Все это — в давности.
Бабушка умерла, Полтора-Дмитрию пробили голову, тоже помер давно, а дед, усохший, с худым лицом, поредевшей и какой-то не белой, как раньше, а сивой бородой, лежал на полатях, ждал смерти. «Встать-то можешь?» — «Могу». Поднимался медленно, накрывал плечи старым своим длиннополым сюртуком рыжего верблюжьего сукна, выходил, едва двигая ногами, на крыльцо и стоял там, качаясь, ноги гнулись, но — стоял. Не хотел помощи. Одна гордость и теплилась еще в ветхом теле. И у Андрея сжималось сердце, и такая тоска однажды взяла, не знал, что делать: выскочил из избы, увидал невесткиного мужика, схватил и затряс бешено: «Если ты, собака… моему старику!..» Мужик обмер от страха, повалился наземь. Да что можно сделать со смертью и старостью? «Я пролился, как вода, все кости мои рассыпались…»
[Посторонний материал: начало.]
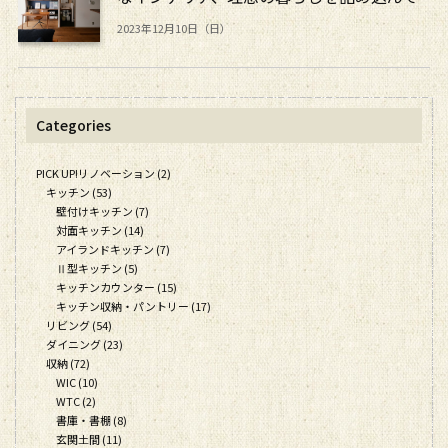
2023年12月10日（日）
Categories
PICK UP!リノベーション (2)
キッチン (53)
壁付けキッチン (7)
対面キッチン (14)
アイランドキッチン (7)
Ⅱ型キッチン (5)
キッチンカウンター (15)
キッチン収納・パントリー (17)
リビング (54)
ダイニング (23)
収納 (72)
WIC (10)
WTC (2)
書庫・書棚 (8)
玄関土間 (11)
Больше месяца пробыл Андрей со стариком, работал по крестьянству, вечерами разговаривал, ночами думал. Он чувствовал, как в его жизни происходит поворот, незаметный, но громадный, как звезды к лету поворачиваются все сразу, если не наблюдать внимательно, то ничего не заметишь, а если остановиться, поглядеть, подумать — тогда видно. Все как-то сдвинулось, куда-то сползло, и те звезды, что были наверху, скатились к горизонту, а наверх поднялись другие и заблистали. Надежды на скорый бунт, к которому призывал Бакунин — помер, бедный, так и не дождавшись ничего, кроме вздорной Чигиринской затеи, — надежды эти угасли. Разбойники? Сектанты? Вольное казачество? Все было глухо, дремало или же было занято мелкою злобой, что довлеет дневи. Бунтари, величавшие разбойников истинными революционерами, мечтавшие о новом Пугаче и бегавшие по лесам в надежде встретить шайку душегубов, чтобы обработать их с помощью Прудона, рассочились бесславно кто куда: одни в тюрьмы, другие за границу, третьи по домам. Разбойники продолжали помаленьку грабить обывателей, сектанты по гнездам своим бранили попов, а вольное казачество гоняло студентов и давило демонстрации. Все это переродилось и из силы превратилось в бессилие. Русская община? Дед Гаврила Фролов с его воспоминаньями о мирских сходах, о вековой правде мира? «Хоть на заде, да в стаде, отстал — сиротой стал». Было, было, сохранилось в преданиях, в драгоценном опыте: исконный славянский совет, свободная говорильня, право всех и каждого кричать свое мнение, то самое вече, которое изумляло византийцев, высшее русское благо, раздавленное татарской пятой, и все же перемогшее татарщину, воскресшее могучей республикой, с колоколом на торговище, с правом каждого звонить в него, требовать суда и совета, и вновь растерзанное своими же российскими злодеями. Крестьянская община, говорили историки, есть сколок того утерянного рая, древней русской вольности. Народ зачем-то берег эту память. Так вот: вернуться в великую годину к своему идеалу, к жизни по закону и по правде. Но так же, как у древнего народовластья оказались слишком немощные мышцы для борьбы с железным Ивановым кулаком, так и община оказалась слаба — призрачно слаба! — для того, чтоб возлагать на нее хоть какие-то надежды в схватке с самодержавием. Она была тенью прошлого, музеем, где хранились забытые обычаи и печальные мечты.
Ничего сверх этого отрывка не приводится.